I think the following hypothetical argument shows why this response is so fundamentally wrongheaded:
“The idea that the authorities should be vigorously pursuing criminal investigations of Donald Trump overlooks that there are millions of serious crimes committed in the United States every year, the vast majority of which are not prosecuted let alone punished. Even a successful prosecution of Trump and his cronies for their many crimes wouldn’t amount to a rounding error in the national crime statistics.”
Now I suppose everybody recognizes why that’s a really ridiculous argument, which is why nobody as far as I know ever makes it, not even a Republican, although to be fair I haven’t actually checked. OK Ben Shapiro will probably make it if he hasn’t already.
But still.
The reason not to spend $150,000 every single month to pay office rent for ex-presidents, plus millions every year on various other emoluments is that it’s a totally unjustifiable set of expenses that send a horrible message to the public. That message is: If you are a Very Important Person you should get everything for free, even though you’re already making gigantic piles of money all the time, precisely because you’re a Very Important Person.
This is just one of the grossest manifestations of the New Gilded Age. It’s not enough for Mr. Big Time College Football Coach to have a $100 million contract: on top of that the university is going to pay for his car leases and the oil changes for those cars, plus he gets to use the university’s private jet for free, and so on and so on ad infinitum and nauseam.
Similarly, it’s not enough for our Very Above Average CEO to get paid an obscene salary plus lots of juicy stock options: he also gets a “free” apartment in the City, and “free” Super Bowl tickets, and free everything else, because again, the message sent by these arrangements is very clear: It’s wrong for Really Important people to pay for anything just because they can, because paying for things is for the plebes.

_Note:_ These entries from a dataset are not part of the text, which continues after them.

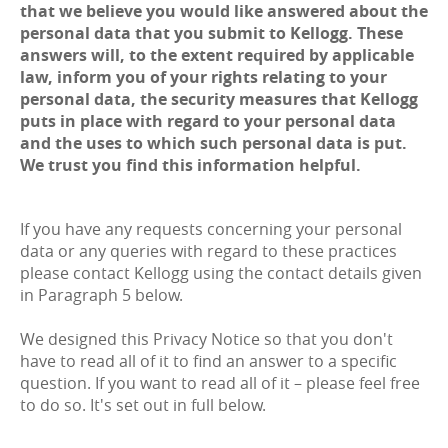
that we believe you would like answered about the
personal data that you submit to Kellogg. These
answers will, to the extent required by applicable
law, inform you of your rights relating to your
personal data, the security measures that Kellogg
puts in place with regard to your personal data
and the uses to which such personal data is put.
We trust you find this information helpful.
If you have any requests concerning your personal
data or any queries with regard to these practices
please contact Kellogg using the contact details given
in Paragraph 5 below.
We designed this Privacy Notice so that you don't
have to read all of it to find an answer to a specific
question. If you want to read all of it – please feel free
to do so. It's set out in full below.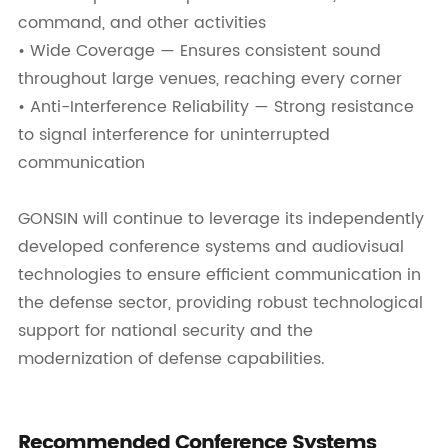
command, and other activities
• Wide Coverage — Ensures consistent sound
throughout large venues, reaching every corner
• Anti-Interference Reliability — Strong resistance
to signal interference for uninterrupted
communication
GONSIN will continue to leverage its independently
developed conference systems and audiovisual
technologies to ensure efficient communication in
the defense sector, providing robust technological
support for national security and the
modernization of defense capabilities.
Recommended Conference Systems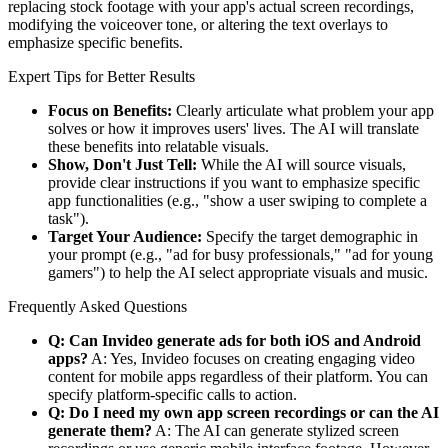
replacing stock footage with your app's actual screen recordings,
modifying the voiceover tone, or altering the text overlays to
emphasize specific benefits.
Expert Tips for Better Results
Focus on Benefits:
Clearly articulate what problem your app
solves or how it improves users' lives. The AI will translate
these benefits into relatable visuals.
Show, Don't Just Tell:
While the AI will source visuals,
provide clear instructions if you want to emphasize specific
app functionalities (e.g., "show a user swiping to complete a
task").
Target Your Audience:
Specify the target demographic in
your prompt (e.g., "ad for busy professionals," "ad for young
gamers") to help the AI select appropriate visuals and music.
Frequently Asked Questions
Q: Can Invideo generate ads for both iOS and Android
apps?
A: Yes, Invideo focuses on creating engaging video
content for mobile apps regardless of their platform. You can
specify platform-specific calls to action.
Q: Do I need my own app screen recordings or can the AI
generate them?
A: The AI can generate stylized screen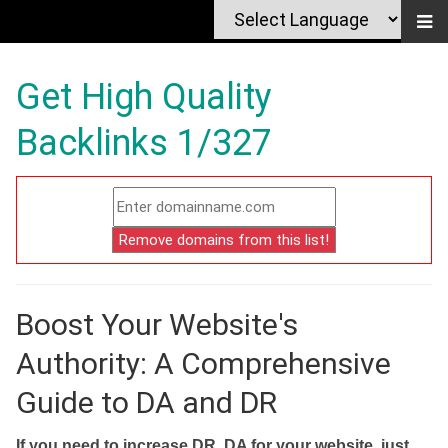
Get High Quality
Backlinks 1/327
Boost Your Website's
Authority: A Comprehensive
Guide to DA and DR
If you need to increase DR, DA for your website, just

On top of all this, the REASON our ex-presidents get $400K a speech is solely because they’re ex-presidents. Would anybody pay a dime to hear an aging Bill Clinton cast his cornpone pearls if he was just Bill Clinton, ex-Arkansas AG or what have you? Obviously not. Why are we paying $612,000 per year for the rent on some palatial suite of offices in Manhattan for a guy who is worth $150 million, give or take? It’s utterly absurd.
I mean even Jimmy Carter, who has gone out of his way not to cash in on his presidential fame, and lives the life of a humble public servant, and all praise to him for doing that, is still worth many millions of dollars, although of course nothing like the vast piles of lucre that Clinton and Dubya and Obama have piled up. (This doesn’t touch on the hopefully unique current Very Special Episode of our program, in which an openly grifting criminal is busily stealing everything that’s not nailed down and some things that are).

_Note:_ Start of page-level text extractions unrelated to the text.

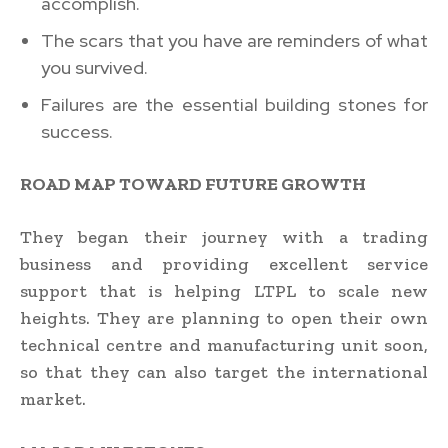
accomplish.
The scars that you have are reminders of what
you survived.
Failures are the essential building stones for
success.
ROAD MAP TOWARD FUTURE GROWTH
They began their journey with a trading
business and providing excellent service
support that is helping LTPL to scale new
heights. They are planning to open their own
technical centre and manufacturing unit soon,
so that they can also target the international
market.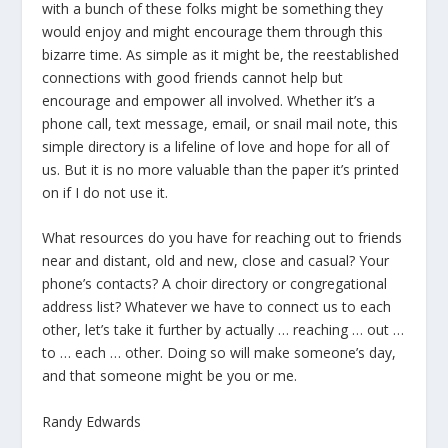
with a bunch of these folks might be something they
would enjoy and might encourage them through this
bizarre time. As simple as it might be, the reestablished
connections with good friends cannot help but
encourage and empower all involved. Whether it’s a
phone call, text message, email, or snail mail note, this
simple directory is a lifeline of love and hope for all of
us. But it is no more valuable than the paper it’s printed
on if I do not use it.
What resources do you have for reaching out to friends
near and distant, old and new, close and casual? Your
phone’s contacts? A choir directory or congregational
address list? Whatever we have to connect us to each
other, let’s take it further by actually … reaching … out …
to … each … other. Doing so will make someone’s day,
and that someone might be you or me.
Randy Edwards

The whole cult of celebrity in this country is disgusting, and it’s especially disgusting when applied to ex-presidents, who are simply former government bureaucrats, not faux royalty, leaving aside that royalty is itself a terrible institution that should have been eliminated long ago everywhere.
I’m fine with providing presidents government-paid security, because it’s a mixed up muddled up shook up world, but beyond that they should be on their own. Throwing them each a million bucks a year for the little extras is the kind of thing that anybody with even the slightest egalitarian inclinations ought to recognize as a bad practice, that should be eliminated.
And yes I know this isn’t as important as climate change or Russia invading Ukraine or the authenticity of banh mi sandwiches at Kenyon or was it Pomona. But we must all cultivate our organic fair trade gardens, or something.